You need to talk to a VA Rep - there's an awful lot of information you're going to need answers to. I'm retired military, 50% disabled and I have Tricare for Life and Medicare. Because I'm retired, I don't need Part D because I get my prescriptions through Tricare (although I get one through VA because Express Scripts didn't carry it when I started on it). Since I'm on Medicare, it's considered my primary insurance and Tricare is secondary.

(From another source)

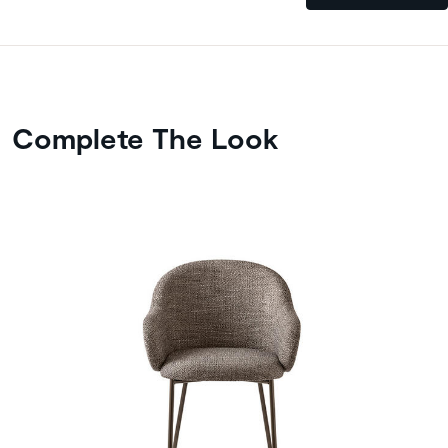
Complete The Look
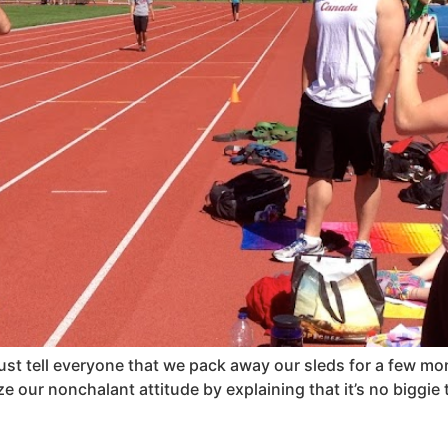
 just tell everyone that we pack away our sleds for a few m
 our nonchalant attitude by explaining that it’s no biggie t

Most of the time, I go to our VA clinic - mostly for semi annual checks and prescription updates, and shots. Medicare pays first, Tricare second, if there is a second - no co pays at all. My prescriptions run $7 per script for a 90 day supply.
I also have another doctor (a friend of ours) and while I've only been to her office four times, I've not had any co pays.
When I started out with VA they assigned appointment priorities by range of disability and type of service. Being retired and with the 50% service connected disability, I fall into priority 1. As I understand it, a tinnitus disability usually only results in a 10% or 20% disability, so if that is the case, you would be a low priority when you requested an appointment. Your ability to get prescriptions might also be affected by the degree of your disability.
Since you don't appear to be retired military, you probably will fall into a low priority group and you may or may not be able to obtain prescriptions through them and your income status may affect your co pay status.
Do not drop your Part D until you get all your questions answered to your satisfaction. And do the Ronald Reagan thing after talking to whichever VA Rep you talk to - trust, but verify. I've seen a couple that can't answer specific questions but simply hand you a bunch of pamphlets and tell you that you'll find the answers in them.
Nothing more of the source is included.